# What to do
In the data below, find each line carrying the string "услуги" and copy it out.

Records from a collection
● ● ● ●

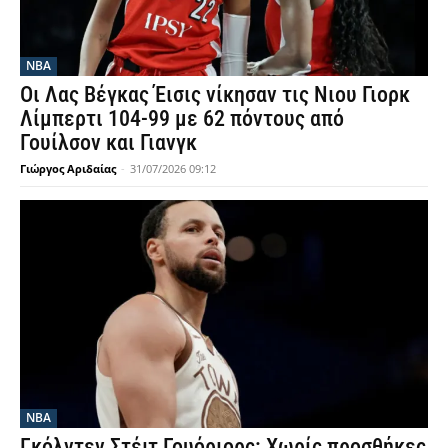
NBA
Οι Λας Βέγκας Έισις νίκησαν τις Νιου Γιορκ
Λίμπερτι 104-99 με 62 πόντους από
Γουίλσον και Γιανγκ
Γιώργος Αριδαίας
-
31/07/2026 09:12
NBA
Γκόλντεν Στέιτ Γουόριορς: Χωρίς προσθήκες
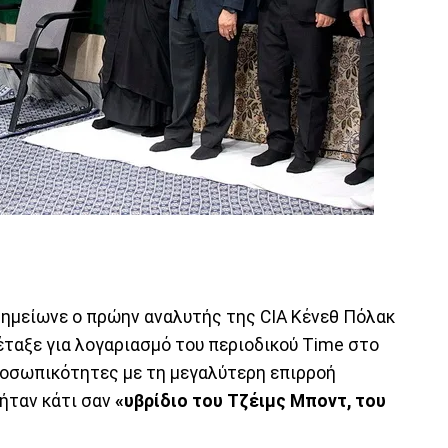
 σημείωνε ο πρώην αναλυτής της CIA Κένεθ Πόλακ
έταξε για λογαριασμό του περιοδικού Time στο
ροσωπικότητες με τη μεγαλύτερη επιρροή
ήταν κάτι σαν
«υβρίδιο του Τζέιμς Μποντ, του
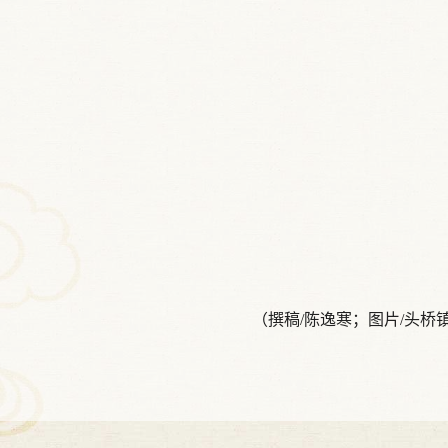
稿/陈逸寒；图片/头桥镇党建工作办公室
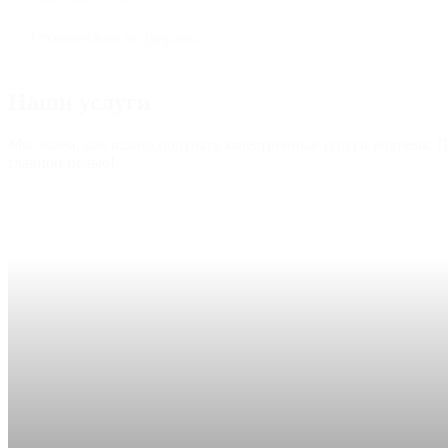
Сайт можно запустить практически сразу, без длительной разработки
Техническая поддержка
Обучение управлению сайтом, сопровождение сайта после запуска
Наши услуги
Мы знаем, как важно получать качественные услуги вовремя. 
главной целью!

● ● ● ●

# Result for this task
Наши услуги
Мы знаем, как важно получать качественные услуги вовремя. 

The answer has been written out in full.